Please repeat the whole listing exactly, but leave out any picture it holds.

:: PROVIDED DATA

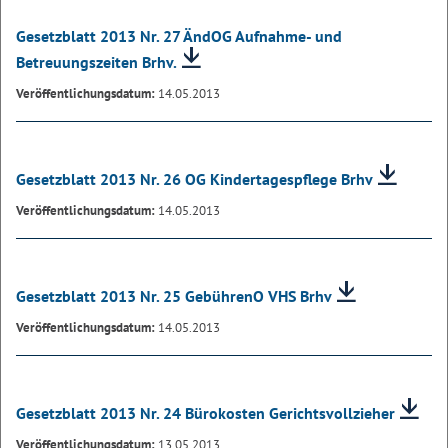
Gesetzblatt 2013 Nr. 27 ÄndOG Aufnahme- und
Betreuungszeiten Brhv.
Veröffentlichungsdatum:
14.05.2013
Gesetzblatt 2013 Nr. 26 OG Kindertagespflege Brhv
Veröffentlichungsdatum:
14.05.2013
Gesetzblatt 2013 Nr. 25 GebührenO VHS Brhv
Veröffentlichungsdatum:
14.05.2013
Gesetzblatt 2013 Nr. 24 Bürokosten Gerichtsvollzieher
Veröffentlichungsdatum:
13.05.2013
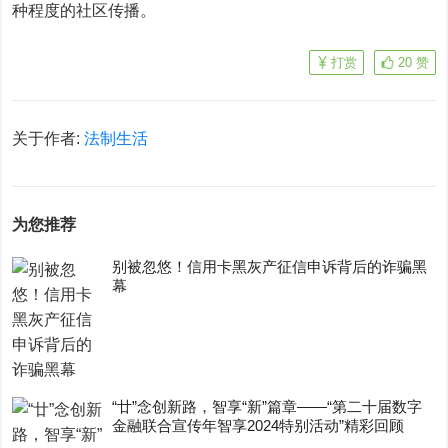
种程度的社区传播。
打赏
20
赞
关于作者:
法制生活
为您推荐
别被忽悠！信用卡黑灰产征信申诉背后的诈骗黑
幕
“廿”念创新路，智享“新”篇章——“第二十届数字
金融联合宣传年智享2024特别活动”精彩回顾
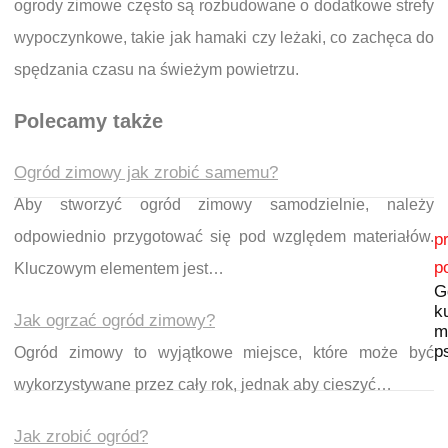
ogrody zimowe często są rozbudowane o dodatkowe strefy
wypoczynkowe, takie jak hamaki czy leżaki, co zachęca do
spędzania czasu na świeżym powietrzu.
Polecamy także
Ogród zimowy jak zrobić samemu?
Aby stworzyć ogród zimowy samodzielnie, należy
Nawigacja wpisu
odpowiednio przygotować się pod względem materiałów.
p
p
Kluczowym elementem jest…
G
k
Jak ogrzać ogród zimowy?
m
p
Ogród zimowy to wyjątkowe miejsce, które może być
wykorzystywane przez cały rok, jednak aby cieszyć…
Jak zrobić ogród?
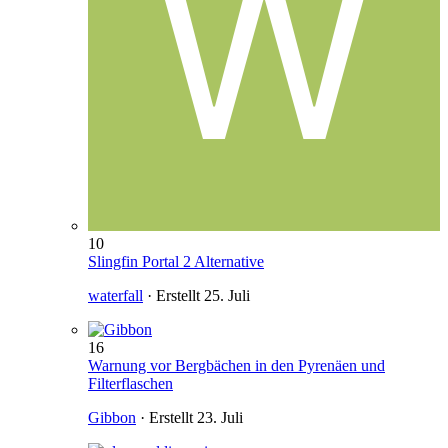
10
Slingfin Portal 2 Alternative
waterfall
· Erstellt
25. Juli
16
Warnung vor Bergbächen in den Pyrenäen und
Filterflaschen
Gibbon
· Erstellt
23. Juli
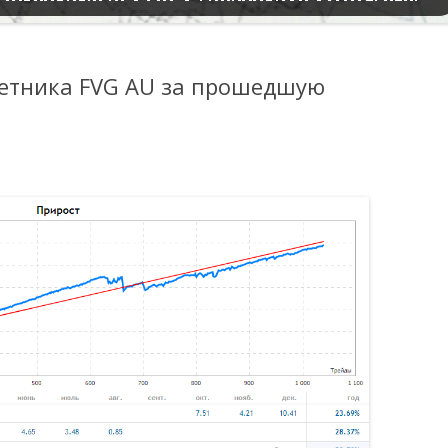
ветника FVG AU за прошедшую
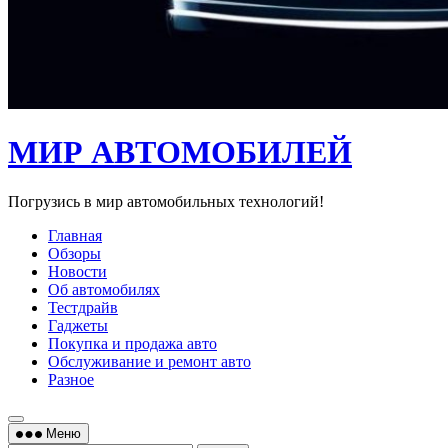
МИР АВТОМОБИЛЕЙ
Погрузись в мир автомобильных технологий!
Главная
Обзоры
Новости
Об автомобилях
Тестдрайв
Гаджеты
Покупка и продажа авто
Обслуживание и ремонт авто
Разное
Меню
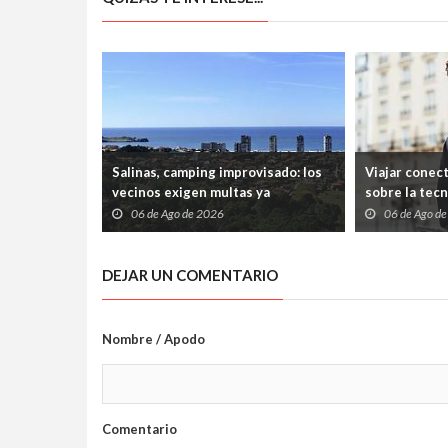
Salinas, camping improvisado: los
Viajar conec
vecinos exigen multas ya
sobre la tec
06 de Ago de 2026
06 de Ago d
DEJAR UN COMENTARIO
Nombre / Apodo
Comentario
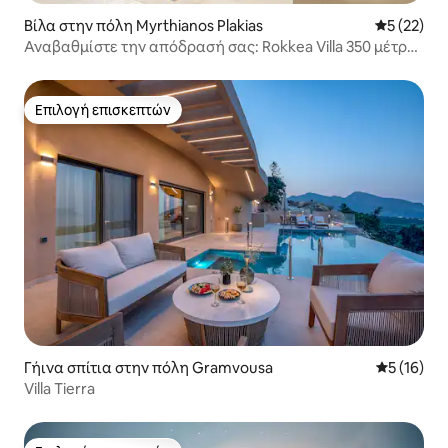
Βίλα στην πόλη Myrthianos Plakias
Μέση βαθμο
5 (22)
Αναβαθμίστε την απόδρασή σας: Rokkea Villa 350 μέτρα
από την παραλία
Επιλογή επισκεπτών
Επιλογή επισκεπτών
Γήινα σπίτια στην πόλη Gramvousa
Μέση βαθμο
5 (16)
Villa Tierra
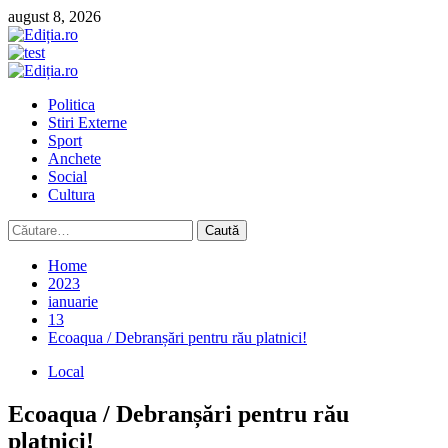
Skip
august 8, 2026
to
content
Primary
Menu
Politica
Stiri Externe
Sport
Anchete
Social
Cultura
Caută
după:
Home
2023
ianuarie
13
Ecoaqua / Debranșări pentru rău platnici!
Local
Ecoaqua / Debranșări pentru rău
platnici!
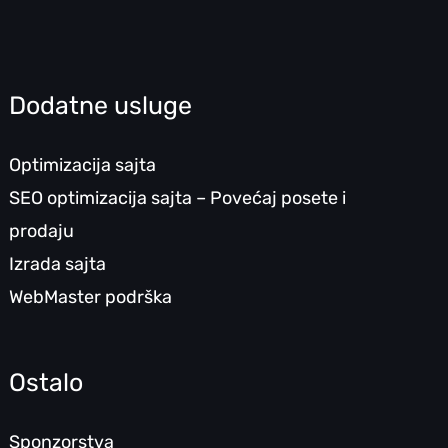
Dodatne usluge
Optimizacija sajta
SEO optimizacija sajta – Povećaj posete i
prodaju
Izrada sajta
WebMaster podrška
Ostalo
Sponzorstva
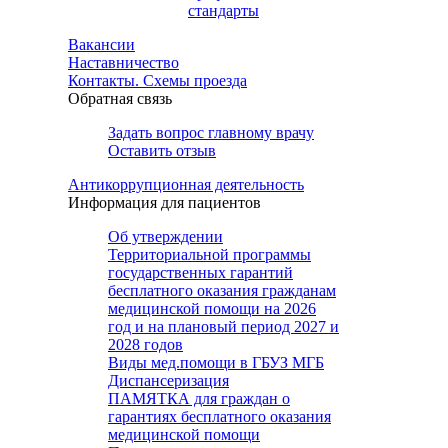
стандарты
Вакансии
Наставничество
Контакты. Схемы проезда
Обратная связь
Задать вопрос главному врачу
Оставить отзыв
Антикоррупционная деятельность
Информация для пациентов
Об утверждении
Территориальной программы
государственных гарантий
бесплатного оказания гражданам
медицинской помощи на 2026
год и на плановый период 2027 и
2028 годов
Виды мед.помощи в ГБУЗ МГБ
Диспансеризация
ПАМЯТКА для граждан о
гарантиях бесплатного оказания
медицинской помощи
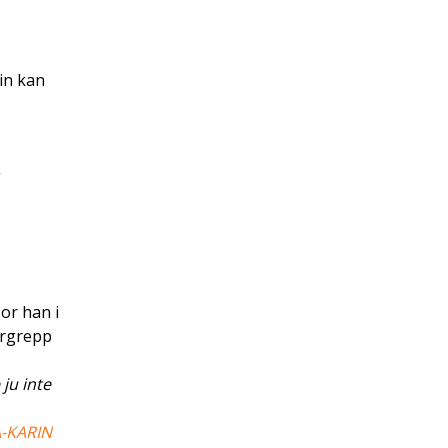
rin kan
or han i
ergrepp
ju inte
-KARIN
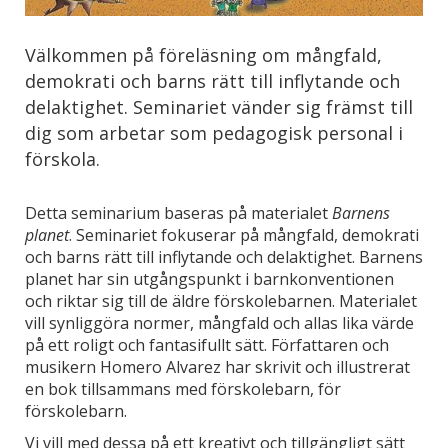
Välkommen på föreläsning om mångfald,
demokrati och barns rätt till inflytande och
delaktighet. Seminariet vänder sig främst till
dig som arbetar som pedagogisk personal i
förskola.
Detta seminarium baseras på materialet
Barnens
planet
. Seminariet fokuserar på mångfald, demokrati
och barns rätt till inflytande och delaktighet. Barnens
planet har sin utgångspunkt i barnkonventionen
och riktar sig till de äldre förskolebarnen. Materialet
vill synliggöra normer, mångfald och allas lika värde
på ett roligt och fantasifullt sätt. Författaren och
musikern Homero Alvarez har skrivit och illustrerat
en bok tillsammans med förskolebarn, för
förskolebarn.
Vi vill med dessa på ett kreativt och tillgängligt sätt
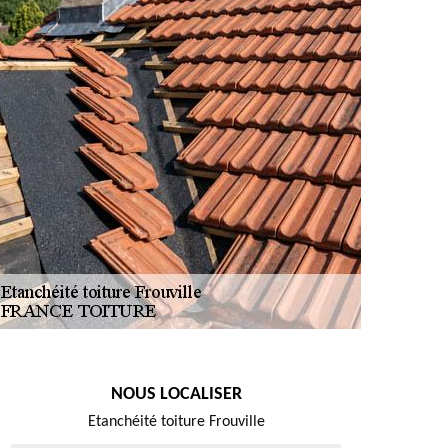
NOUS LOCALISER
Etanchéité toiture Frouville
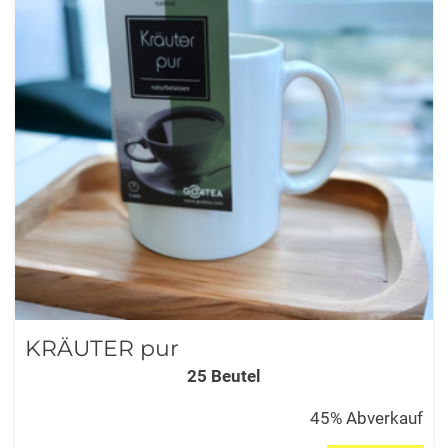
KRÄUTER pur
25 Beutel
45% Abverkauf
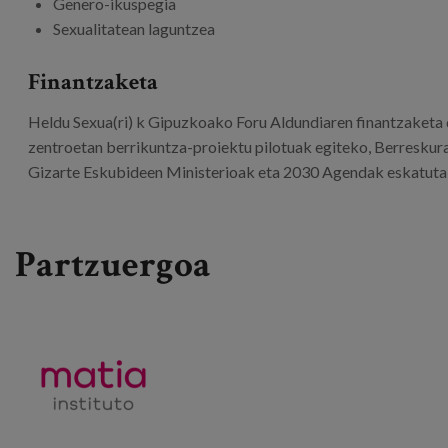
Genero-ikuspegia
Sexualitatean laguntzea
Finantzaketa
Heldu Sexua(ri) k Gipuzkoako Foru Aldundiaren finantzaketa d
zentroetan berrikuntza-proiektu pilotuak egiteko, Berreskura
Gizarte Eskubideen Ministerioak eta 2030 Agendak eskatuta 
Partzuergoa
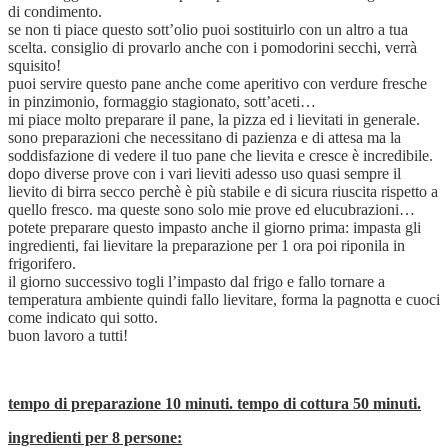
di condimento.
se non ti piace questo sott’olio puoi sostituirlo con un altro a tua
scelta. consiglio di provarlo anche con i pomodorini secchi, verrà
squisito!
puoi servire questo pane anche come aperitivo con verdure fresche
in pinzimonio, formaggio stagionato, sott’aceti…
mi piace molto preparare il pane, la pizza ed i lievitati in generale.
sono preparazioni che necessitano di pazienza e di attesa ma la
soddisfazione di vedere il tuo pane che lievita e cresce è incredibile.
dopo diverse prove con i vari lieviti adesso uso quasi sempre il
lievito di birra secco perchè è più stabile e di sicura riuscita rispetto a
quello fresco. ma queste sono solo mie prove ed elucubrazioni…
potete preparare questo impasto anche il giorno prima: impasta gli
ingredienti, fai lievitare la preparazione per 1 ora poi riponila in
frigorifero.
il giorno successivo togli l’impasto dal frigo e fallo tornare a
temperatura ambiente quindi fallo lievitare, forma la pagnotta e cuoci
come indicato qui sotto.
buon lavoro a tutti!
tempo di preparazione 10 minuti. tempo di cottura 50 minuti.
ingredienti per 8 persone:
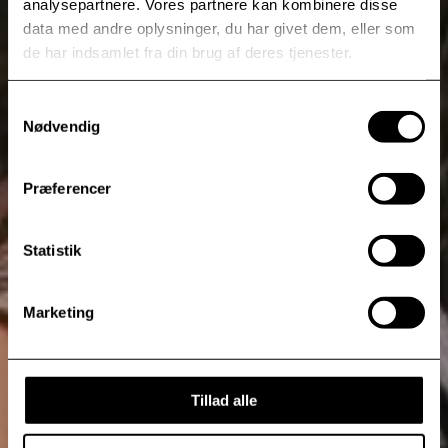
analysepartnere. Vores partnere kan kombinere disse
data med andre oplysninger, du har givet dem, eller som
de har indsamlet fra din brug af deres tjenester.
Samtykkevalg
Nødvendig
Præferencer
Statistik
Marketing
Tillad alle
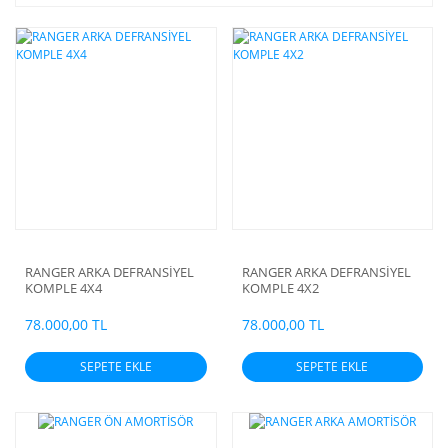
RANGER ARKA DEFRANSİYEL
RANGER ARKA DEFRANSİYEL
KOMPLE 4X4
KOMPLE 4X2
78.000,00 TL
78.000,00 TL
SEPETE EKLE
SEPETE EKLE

::::

*RESULT OF THE EXERCISE:*
Gesetzblatt 2013 Nr. 27 ÄndOG Aufnahme- und
Betreuungszeiten Brhv.
Veröffentlichungsdatum:
14.05.2013
Gesetzblatt 2013 Nr. 26 OG Kindertagespflege Brhv
Veröffentlichungsdatum:
14.05.2013
Gesetzblatt 2013 Nr. 25 GebührenO VHS Brhv
Veröffentlichungsdatum:
14.05.2013
Gesetzblatt 2013 Nr. 24 Bürokosten Gerichtsvollzieher
Veröffentlichungsdatum:
13.05.2013
种程度的社区传播。
打赏
20
赞
关于作者:
法制生活
为您推荐
别被忽悠！信用卡黑灰产征信申诉背后的诈骗黑
幕
“廿”念创新路，智享“新”篇章——“第二十届数字
金融联合宣传年智享2024特别活动”精彩回顾
ogrody zimowe często są rozbudowane o dodatkowe strefy
wypoczynkowe, takie jak hamaki czy leżaki, co zachęca do
spędzania czasu na świeżym powietrzu.
Polecamy także
Ogród zimowy jak zrobić samemu?
Aby stworzyć ogród zimowy samodzielnie, należy
Nawigacja wpisu
odpowiednio przygotować się pod względem materiałów.
p
p
Kluczowym elementem jest…
G
k
Jak ogrzać ogród zimowy?
m
p
Ogród zimowy to wyjątkowe miejsce, które może być
wykorzystywane przez cały rok, jednak aby cieszyć…
Jak zrobić ogród?
10
Slingfin Portal 2 Alternative
waterfall
· Erstellt
25. Juli
16
Warnung vor Bergbächen in den Pyrenäen und
Filterflaschen
Gibbon
· Erstellt
23. Juli
ветника FVG AU за прошедшую
МИР АВТОМОБИЛЕЙ
Погрузись в мир автомобильных технологий!
Главная
Обзоры
Новости
Об автомобилях
Тестдрайв
Гаджеты
Покупка и продажа авто
Обслуживание и ремонт авто
Разное
Меню
Salinas, camping improvisado: los
Viajar conec
vecinos exigen multas ya
sobre la tec
06 de Ago de 2026
06 de Ago d
DEJAR UN COMENTARIO
Nombre / Apodo
Comentario
Βίλα στην πόλη Myrthianos Plakias
Μέση βαθμο
5 (22)
Αναβαθμίστε την απόδρασή σας: Rokkea Villa 350 μέτρα
από την παραλία
Επιλογή επισκεπτών
Επιλογή επισκεπτών
Γήινα σπίτια στην πόλη Gramvousa
Μέση βαθμο
5 (16)
Villa Tierra
Skip
august 8, 2026
to
content
Primary
Menu
Politica
Stiri Externe
Sport
Anchete
Social
Cultura
Caută
după:
Home
2023
ianuarie
13
Ecoaqua / Debranșări pentru rău platnici!
Local
Ecoaqua / Debranșări pentru rău
platnici!
Dodatne usluge
Optimizacija sajta
SEO optimizacija sajta – Povećaj posete i
prodaju
Izrada sajta
WebMaster podrška
Ostalo
Sponzorstva
стандарты
Вакансии
Наставничество
Контакты. Схемы проезда
Обратная связь
Задать вопрос главному врачу
Оставить отзыв
Антикоррупционная деятельность
Информация для пациентов
Об утверждении
Территориальной программы
государственных гарантий
бесплатного оказания гражданам
медицинской помощи на 2026
год и на плановый период 2027 и
2028 годов
Виды мед.помощи в ГБУЗ МГБ
Диспансеризация
ПАМЯТКА для граждан о
гарантиях бесплатного оказания
медицинской помощи
rin kan
or han i
ergrepp
ju inte
-KARIN
Välkommen på föreläsning om mångfald,
demokrati och barns rätt till inflytande och
delaktighet. Seminariet vänder sig främst till
dig som arbetar som pedagogisk personal i
förskola.
Detta seminarium baseras på materialet
Barnens
planet
. Seminariet fokuserar på mångfald, demokrati
och barns rätt till inflytande och delaktighet. Barnens
planet har sin utgångspunkt i barnkonventionen
och riktar sig till de äldre förskolebarnen. Materialet
vill synliggöra normer, mångfald och allas lika värde
på ett roligt och fantasifullt sätt. Författaren och
musikern Homero Alvarez har skrivit och illustrerat
en bok tillsammans med förskolebarn, för
förskolebarn.
Vi vill med dessa på ett kreativt och tillgängligt sätt
NOUS LOCALISER
Etanchéité toiture Frouville
KRÄUTER pur
25 Beutel
45% Abverkauf
Genero-ikuspegia
Sexualitatean laguntzea
Finantzaketa
Heldu Sexua(ri) k Gipuzkoako Foru Aldundiaren finantzaketa d
zentroetan berrikuntza-proiektu pilotuak egiteko, Berreskura
Gizarte Eskubideen Ministerioak eta 2030 Agendak eskatuta 
Partzuergoa
di condimento.
se non ti piace questo sott’olio puoi sostituirlo con un altro a tua
scelta. consiglio di provarlo anche con i pomodorini secchi, verrà
squisito!
puoi servire questo pane anche come aperitivo con verdure fresche
in pinzimonio, formaggio stagionato, sott’aceti…
mi piace molto preparare il pane, la pizza ed i lievitati in generale.
sono preparazioni che necessitano di pazienza e di attesa ma la
soddisfazione di vedere il tuo pane che lievita e cresce è incredibile.
dopo diverse prove con i vari lieviti adesso uso quasi sempre il
lievito di birra secco perchè è più stabile e di sicura riuscita rispetto a
quello fresco. ma queste sono solo mie prove ed elucubrazioni…
potete preparare questo impasto anche il giorno prima: impasta gli
ingredienti, fai lievitare la preparazione per 1 ora poi riponila in
frigorifero.
il giorno successivo togli l’impasto dal frigo e fallo tornare a
temperatura ambiente quindi fallo lievitare, forma la pagnotta e cuoci
come indicato qui sotto.
buon lavoro a tutti!
tempo di preparazione 10 minuti. tempo di cottura 50 minuti.
ingredienti per 8 persone:
analysepartnere. Vores partnere kan kombinere disse
data med andre oplysninger, du har givet dem, eller som
de har indsamlet fra din brug af deres tjenester.
Samtykkevalg
Nødvendig
Præferencer
Statistik
Marketing
Tillad alle
RANGER ARKA DEFRANSİYEL
RANGER ARKA DEFRANSİYEL
KOMPLE 4X4
KOMPLE 4X2
78.000,00 TL
78.000,00 TL
SEPETE EKLE
SEPETE EKLE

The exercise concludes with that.